Arsenio Escolar, director de 20 minutos, explicaba entonces que se trataba de “una decisión empresarial difícil y una decisión profesional y ética muy sencilla.” Lo cierto es que medio año después, nadie les ha secundado. El Economista apunta varios informes que aseguran que la prensa obtiene entre el 5 y el 10 por ciento de la facturación anual de este concepto y que el líder en lectores, El País, recauda 13.000 euros al día de los anuncios de contactos. Así que por lo pronto tengo curiosidad de saber qué hara o qué le dejarán hacer a Ignacio Escolar, el hijo de Arsenio, que el 26 se estrenará como director de Público (¿Cómo? Si es más joven que yo. Sabía que tenía que haber empezado a bloggear antes
).

La noticia, recogida en su día en Periodista Digital.
Quizás estos anuncios no representen más que el aspecto más visible (y supongo que menos ilegal), del problema, y desde luego no se encuentra uno en ellos nada que no se vea en la web fácilmente a golpe de Google o en el horario de madrugada de las televisiones generalistas. Pero aunque no todo el “progresismo” está de acuerdo (IU votó en contra del dictamen porque abordaba el fenómeno de la prostitución “desde una óptica trafiquista, victimista y paternalista sin tener en cuenta otras realidades, como su ejercicio voluntario.”), la Federación de Mujeres Progresistas empezó a finales de agosto una campaña para convencer a las directivas de los principales periódicos de España de la necesidad de cesar la publicación de estos anuncios para el próximo domingo 23 de septiembre.

Anuncios publicados a finales de agosto….
Por ahora no lo han conseguido, pero lo que sí se puede comprobar en las últimas semanas es el “recorte” de las expresiones más atrevidas de estos anuncios en la prensa, para algunos la manifestación más espontánea y creativa de la literatura erótica contemporánea. De un día para otro, los editores soslayan las denominaciones de prácticas sexuales asociadas a eufemismos en forma de gentilicios nacionales, sortean cualquier referencia a medidas anatómicas y rememorando viejos tiempos censores eliminan las fotografías explícitas, colocan enormes estrellas sobre las áreas más comprometidas de la fisonomía femenina y aplican la tijera a las imágenes de cuerpo entero permitiendo tan solo las de cintura para arriba. ¿Un primer paso hacia su desaparición?
…”recortados” a mediados de septiembre.
- Campaña contra los anuncios de contactos de la Federación de Mujeres Progresistas.
- Eduardo Alonso escribe en La Nueva España sobre la literatura subyacente en los anuncios de contactos en Mensajes y Masajes.
PD.- Los anuncios que acompañan este post están recortados de las páginas de contactos de los tres diarios regionales que se publican en Valencia.

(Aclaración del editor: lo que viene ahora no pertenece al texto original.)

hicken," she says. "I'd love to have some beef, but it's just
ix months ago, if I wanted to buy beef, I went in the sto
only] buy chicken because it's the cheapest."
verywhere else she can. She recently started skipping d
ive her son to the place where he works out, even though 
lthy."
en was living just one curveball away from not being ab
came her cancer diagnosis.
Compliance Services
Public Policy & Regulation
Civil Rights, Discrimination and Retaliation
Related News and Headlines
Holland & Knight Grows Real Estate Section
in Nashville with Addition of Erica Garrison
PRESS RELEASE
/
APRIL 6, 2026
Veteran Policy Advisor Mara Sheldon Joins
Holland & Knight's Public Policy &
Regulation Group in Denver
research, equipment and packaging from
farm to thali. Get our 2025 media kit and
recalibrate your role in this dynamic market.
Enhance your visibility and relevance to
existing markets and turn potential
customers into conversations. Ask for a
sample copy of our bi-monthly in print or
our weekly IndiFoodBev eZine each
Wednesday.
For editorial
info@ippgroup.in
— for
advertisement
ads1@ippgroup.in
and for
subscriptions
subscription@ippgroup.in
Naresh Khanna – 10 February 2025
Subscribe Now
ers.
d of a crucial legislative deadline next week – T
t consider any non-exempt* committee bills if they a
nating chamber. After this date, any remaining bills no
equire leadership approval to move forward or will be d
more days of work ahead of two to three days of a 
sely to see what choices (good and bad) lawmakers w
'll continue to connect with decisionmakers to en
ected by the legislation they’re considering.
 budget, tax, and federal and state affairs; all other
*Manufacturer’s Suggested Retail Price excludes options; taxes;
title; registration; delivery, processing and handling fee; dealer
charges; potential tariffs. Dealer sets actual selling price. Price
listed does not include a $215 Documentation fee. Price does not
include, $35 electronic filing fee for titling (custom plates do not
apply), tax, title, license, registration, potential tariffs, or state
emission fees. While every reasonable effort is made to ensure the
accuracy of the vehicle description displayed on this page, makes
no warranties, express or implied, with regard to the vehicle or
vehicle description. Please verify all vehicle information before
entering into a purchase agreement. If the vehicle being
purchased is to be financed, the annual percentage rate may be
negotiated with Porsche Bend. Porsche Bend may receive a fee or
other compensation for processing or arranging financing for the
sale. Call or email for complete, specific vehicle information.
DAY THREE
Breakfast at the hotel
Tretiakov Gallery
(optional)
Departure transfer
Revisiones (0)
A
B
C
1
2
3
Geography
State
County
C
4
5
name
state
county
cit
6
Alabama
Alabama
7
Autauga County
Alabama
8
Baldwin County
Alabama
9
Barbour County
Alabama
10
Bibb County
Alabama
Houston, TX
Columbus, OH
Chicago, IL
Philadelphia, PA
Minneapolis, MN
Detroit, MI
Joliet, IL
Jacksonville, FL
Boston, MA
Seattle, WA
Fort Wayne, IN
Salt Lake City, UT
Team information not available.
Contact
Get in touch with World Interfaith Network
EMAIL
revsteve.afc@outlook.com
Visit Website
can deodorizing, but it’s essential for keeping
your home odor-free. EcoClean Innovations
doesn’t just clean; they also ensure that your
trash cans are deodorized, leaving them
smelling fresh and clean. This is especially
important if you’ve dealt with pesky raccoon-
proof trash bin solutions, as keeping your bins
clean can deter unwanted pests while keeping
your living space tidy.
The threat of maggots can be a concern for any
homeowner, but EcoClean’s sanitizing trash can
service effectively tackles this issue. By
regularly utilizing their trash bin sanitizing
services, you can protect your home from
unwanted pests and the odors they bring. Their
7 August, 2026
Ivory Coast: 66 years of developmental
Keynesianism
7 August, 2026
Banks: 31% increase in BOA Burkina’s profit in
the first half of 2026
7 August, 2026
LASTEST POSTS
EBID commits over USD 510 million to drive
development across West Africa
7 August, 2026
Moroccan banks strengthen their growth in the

Supongo que este “proceso de recorte” se está produciendo en todos los diarios nacionales. Pero o ceso esta investigación o me echan de casa.

Un tema complejo, y me temo que no sólo en los aspectos empresariales, sino también en los éticos, relacionado con el tema de la regulación de la prostitución, con posturas encontradas, a veces muy viscerales.
En mi opinión, no se trata de regular o no la prostitución, o de prohibir sus anuncios en la prensa, sino de garantizar que las personas que la ejerzan lo hagan libremente, que se trabaje en un contexto en el que no se pueda ejerzar violencia no consentida sobre ellas y se garantizen sus derechos sociales y sanitarios. Mientras se debate si legalizar o no la prostitución, y no se hace nada más, continuará la violencia machista que representa el proxenetismo. Y la verdad, la reacción de los editores me parece poco seria, me parece más coherente la de Arsenio Escolar. Veremos lo que hace Público.
En todo caso, lo que si creo que se debería hacer es no incluir anuncios que incluyan expresiones xenófobas, que o no respetan los derechos humanos o que inciten a la prostitución infantil. Lo de las estrellitas…, un tanto anacrónico, no?.